The third year of the From Page To Stage season of new musical theatre is now well underway at the Tristan Bates Theatre and the centrepiece of this year’s festival is a production of The Stationmaster with book by Susannah Pearse and music and lyrics by Tim Connor. The musical is an adaptation of Ödön von Horváth’s Judgment Day (last seen in London at the Almeida in 2009) but moves the action to a small town in the Lake District in 1958.

Life in Kirby is all homemade jam, cake competitions and friendly pints down the local and railway stationmaster Thomas Price is at the heart of the tight-knit community. But behind closed doors and the net curtains lies a certain disenchantment, his marriage to Catherine is under strain and a chance encounter with the equally disaffected Anna sends their lives hurtling down the wrong tracks, a disaster further compounded by the tragedy of their ensuing actions.

The moral tangle of the first half is well essayed by a trio of powerful performances – Emily Bull’s marvellously spiky Anna despairs of life trapped as a carer for her father and is quick to protect self-interests, Jessica Sherman’s stunningly voiced Catherine is trapped by depression and a fearsomely unforgiving community who don’t believe the truth of what she has witnessed and caught between them both, Nigel Richards’ Thomas is compellingly conflicted, essentially a good man but one unable to recover from an appalling judgement call.

Tim Connor’s score reflects this complexity, MD Caroline Humphris’ piano-playing finding both folky lightness and haunting depth in the melodic swirl which boasts an impressive thematic unity.

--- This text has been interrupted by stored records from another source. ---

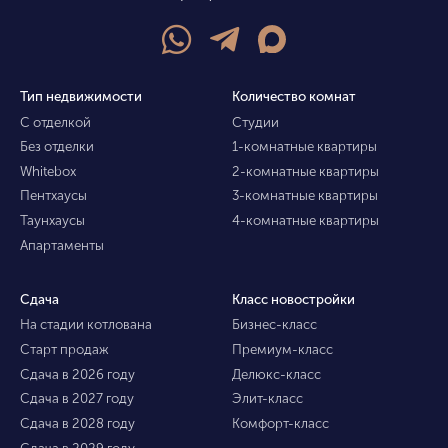
Тип недвижимости
Количество комнат
С отделкой
Студии
Без отделки
1-комнатные квартиры
Whitebox
2-комнатные квартиры
Пентхаусы
3-комнатные квартиры
Таунхаусы
4-комнатные квартиры
Апартаменты
Сдача
Класс новостройки
На стадии котлована
Бизнес-класс
Старт продаж
Премиум-класс
Сдача в 2026 году
Делюкс-класс
Сдача в 2027 году
Элит-класс
Сдача в 2028 году
Комфорт-класс
Сдача в 2029 году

Pearse’s book struggles a little in the second act though as hurried melodrama replaces character-driven insight – Catherine in particular suffers in this respect – resulting in a climax that doesn’t quite land with the impact it could. The potential within is clear though. 

Bronagh Lagan’s direction works wonders in the intimate space of the Tristan Bates, Nik Corrall’s set working in expressionistic detail alongside a nice range of cakes, and there’s strong work from a multi-roling ensemble, Annie Wensak’s chief scandalmonger a sharply comic delight and Matt Harrop’s grieving father Martin offering the evening’s strongest musical moment. Already intriguing, The Stationmaster’s British take on repressed guilt and mob mentality could yet develop into something extraordinary.